How to cite this article: Adler JR. A new age of peer reviewed scientific journals. Surg Neurol Int 27-Nov-2012;3:145

How to cite this URL: Adler JR. A new age of peer reviewed scientific journals. Surg Neurol Int 27-Nov-2012;3:145. Available from: http://sni.wpengine.com/surgicalint_articles/a-new-age-of-peer-reviewed-scientific-journals/

Date of Submission
02-Oct-2012

Date of Acceptance
02-Oct-2012

Date of Web Publication
27-Nov-2012

Abstract

The principles of peer reviewed scientific publications date back two and one-half centuries to the origins of Medical Essays and Observations published by the Royal Society of Edinburgh (1731). This year (2012) is notable in that perhaps the most prestigious and best-known medical journal, the New England Journal of Medicine, crossed the second century mark. The methodologies of peer review have undeniably served medicine well and helped to usher in unimaginable advances in human health. Despite such illustrious history, the winds of change are in the air.

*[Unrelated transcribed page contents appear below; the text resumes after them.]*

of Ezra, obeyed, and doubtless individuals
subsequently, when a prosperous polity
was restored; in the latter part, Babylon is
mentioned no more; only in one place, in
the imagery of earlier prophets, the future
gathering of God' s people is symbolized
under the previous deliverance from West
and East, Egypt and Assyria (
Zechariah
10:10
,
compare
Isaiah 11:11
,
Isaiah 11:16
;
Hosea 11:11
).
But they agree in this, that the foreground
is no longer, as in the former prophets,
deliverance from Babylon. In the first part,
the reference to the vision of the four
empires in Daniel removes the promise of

Keywords: Crowd sourcing, medical journals, peer review, scientific journals

Peer review is grounded primarily in the premise that acceptance by one's colleagues, and especially one's intellectual counterparts and rivals, is needed to validate the science being reported. Despite this widely accepted premise, it is worth a reminder that arguably the most important scientific publication of the 20th century, Albert Einstein's “Annus Mirabilis,” which single handedly reordered the world of modern physics, was never subjected to independent “peer review.” Perhaps given the societal need to discredit “quack” medicine, which could possibly jeopardize the public health, a stronger argument can be made for the necessity of subjecting medical science to peer review. However, even after two centuries of success, an important question arises.

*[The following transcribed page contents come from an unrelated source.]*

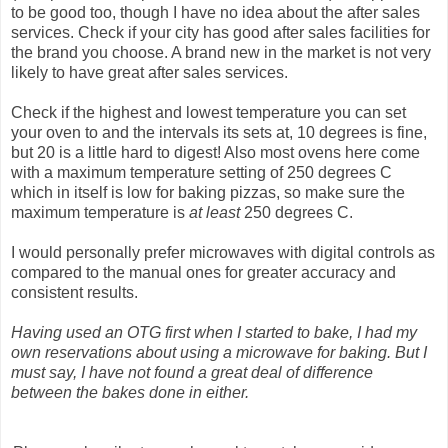
to be good too, though I have no idea about the after sales
services. Check if your city has good after sales facilities for
the brand you choose. A brand new in the market is not very
likely to have great after sales services.
Check if the highest and lowest temperature you can set
your oven to and the intervals its sets at, 10 degrees is fine,
but 20 is a little hard to digest! Also most ovens here come
with a maximum temperature setting of 250 degrees C
which in itself is low for baking pizzas, so make sure the
maximum temperature is
at least
250 degrees C.
I would personally prefer microwaves with digital controls as
compared to the manual ones for greater accuracy and
consistent results.
Having used an OTG first when I started to bake, I had my
own reservations about using a microwave for baking. But I
must say, I have not found a great deal of difference
between the bakes done in either.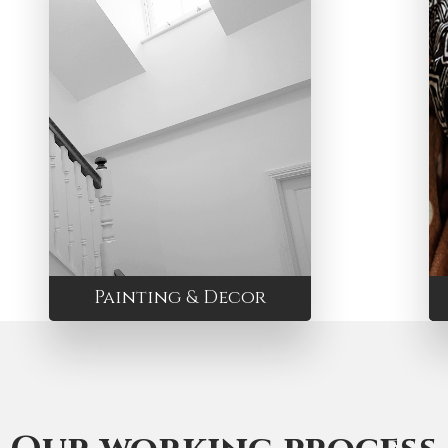
Painting & Decor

Do the past traditions of peer review medical journals continue to serve society well or are they about to be eclipsed by newer and even more powerful opportunities for establishing scientific validity?

PROBLEMS WITH PEER REVIEW

Despite its importance in our world of science, the methods of peer review have been subjected to rather little self examination. Given the highly subjective processes at play, which do not lend themselves to simple analysis, the paucity of empirically validated peer reviewed studies examining peer review itself is not surprising. However, several recent studies have highlighted major flaws in the process. For example, John Ioannidis (2005) provides convincing evidence that despite peer validation, many, if not most, major published clinical studies are ultimately disproven despite extremely rigorous review by a number of the most prestigious medical journals.[ 1 ] Recent critiques have also shown that those journals with the highest impact factor, which are widely believed to subject manuscripts to some of the most rigorous peer review prior to publication, have had an alarmingly high and growing number of papers retracted due to scientific fraud.[ 3 ] Compounding this problem, and somewhat surprisingly, retracted papers continue to be cited by subsequent publications. In 94% of these citations, no mention is made about the reference in question being withdrawn.[ 4 ] As a consequence, an impression lingers that once published in the peer reviewed literature, especially journals with high impact factors, a paper is afforded unassailable “biblical”-like authority. Pressures which stem from the desire for professional advancement, grant funding and the need to build a referral base for clinical practice all seemingly conspire to encourage such dishonest science. Unfortunately, the only practical counterbalance to safeguard the validly of scientific publishing, at least in the short term, relies on the intrinsic honesty of authors; even the most diligent of peer review processes cannot discern fraud without access to raw data, and probably also the ability to audit the collection of such data. Only the collective inability to reproduce scientific findings over time can reliably enable careless or dishonest medical science to be exposed. If this is true, what purpose do many of the rituals of the current peer review process serve? Regardless, these circumstances do serve to illustrate how difficult it can be for even the most conscientious and time consuming peer review methods to detect and root out dishonest science and flagrant “quackery.”

REVIEWER BIAS

“The beauty of science” is, by the virtue of its often illusive nature, in the eye of the beholder, and therefore inevitably subject to human prejudices. Although the existence of such bias is widely acknowledged, this assertion does not lend itself to simple empirical measurement. But even in the setting of so-called blind reviews, it would seem unlikely that any reviewer can consistently arrive at complex qualitative decisions without some implicit bias seeping into the process. Combining innate fallibility with the academic enterprise that underlies much of peer review, about which Henry Kissinger is widely quoted as saying “university politics are so vicious precisely because the stakes are so small,” it would seem the antithesis of human nature to believe that even blinded reviewers, who are typically chosen from a small pool of familiar intellectual competitors, will consistently arrive at prejudice-free judgments. In support of this contention, data indicate that research papers submitted by women and non-academics are statistically more likely to be negatively impacted by the traditional peer review process.[ 5 ] Such outcomes further impede women's advancement up the “academic ladder,” a phenomenon that has been well documented.[ 6 ]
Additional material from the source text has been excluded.